*Description of the task:*
In the entries below, find the line with "c tá điền muốn" and the line with "m dỗ chiếm hữu"; give again those lines and every line between them, exactly.

*Provided data:*
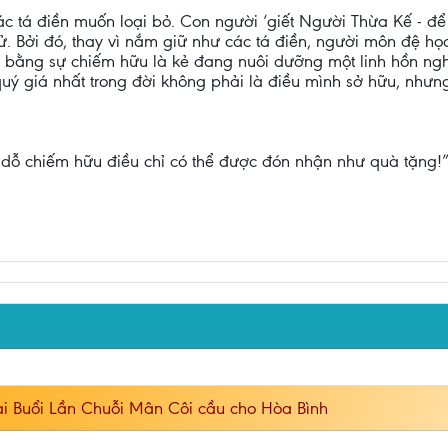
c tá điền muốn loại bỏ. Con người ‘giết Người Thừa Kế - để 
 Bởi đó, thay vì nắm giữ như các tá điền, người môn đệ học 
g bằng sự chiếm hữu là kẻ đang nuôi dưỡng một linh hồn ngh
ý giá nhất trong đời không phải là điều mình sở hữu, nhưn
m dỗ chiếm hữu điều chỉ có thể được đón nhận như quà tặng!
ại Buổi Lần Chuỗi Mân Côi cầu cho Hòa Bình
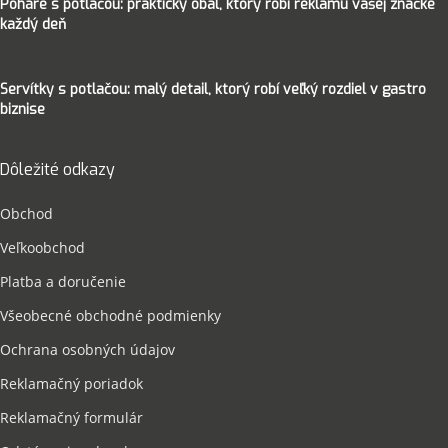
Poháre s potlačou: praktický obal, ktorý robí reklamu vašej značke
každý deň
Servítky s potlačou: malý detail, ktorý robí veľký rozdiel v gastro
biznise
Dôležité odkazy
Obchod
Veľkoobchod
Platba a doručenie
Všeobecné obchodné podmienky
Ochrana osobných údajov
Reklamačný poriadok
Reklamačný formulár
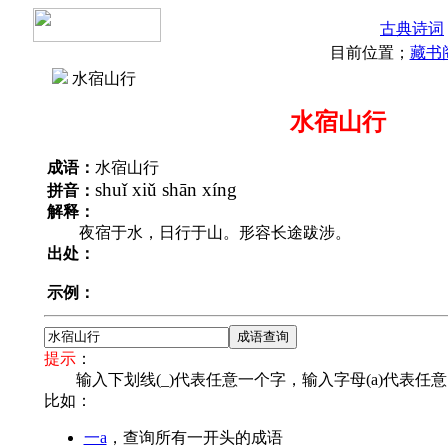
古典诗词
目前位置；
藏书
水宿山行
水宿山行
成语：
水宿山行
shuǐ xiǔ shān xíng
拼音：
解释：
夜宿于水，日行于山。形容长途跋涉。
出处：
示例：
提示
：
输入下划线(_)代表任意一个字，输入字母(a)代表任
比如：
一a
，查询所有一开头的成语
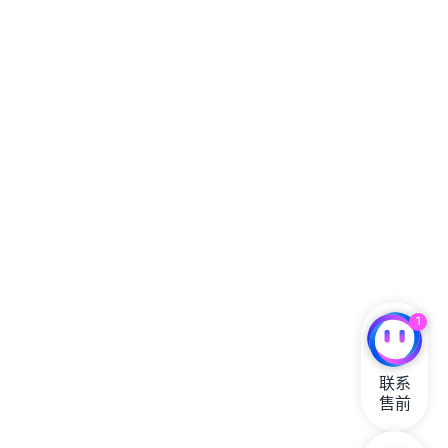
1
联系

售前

...

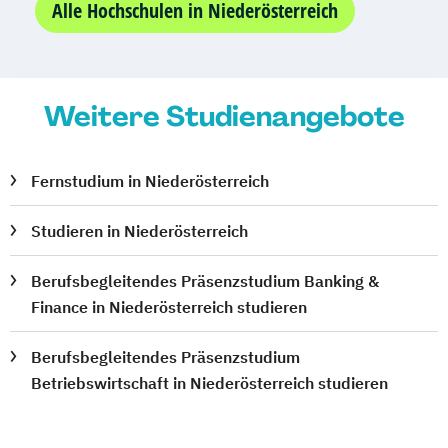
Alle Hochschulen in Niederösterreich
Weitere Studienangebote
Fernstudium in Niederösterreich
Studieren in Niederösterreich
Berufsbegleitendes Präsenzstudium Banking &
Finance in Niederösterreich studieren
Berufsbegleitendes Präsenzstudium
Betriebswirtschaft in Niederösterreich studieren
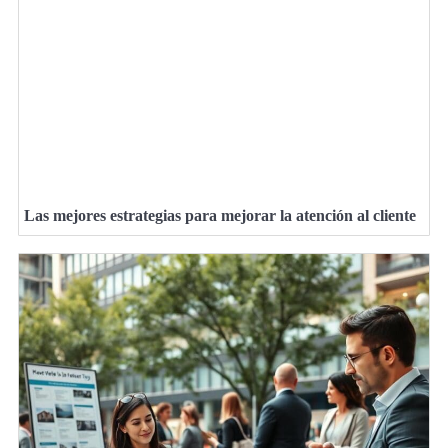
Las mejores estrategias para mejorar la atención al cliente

*Response:*
c tá điền muốn loại bỏ. Con người ‘giết Người Thừa Kế - để 
 Bởi đó, thay vì nắm giữ như các tá điền, người môn đệ học 
g bằng sự chiếm hữu là kẻ đang nuôi dưỡng một linh hồn ngh
ý giá nhất trong đời không phải là điều mình sở hữu, nhưn
m dỗ chiếm hữu điều chỉ có thể được đón nhận như quà tặng!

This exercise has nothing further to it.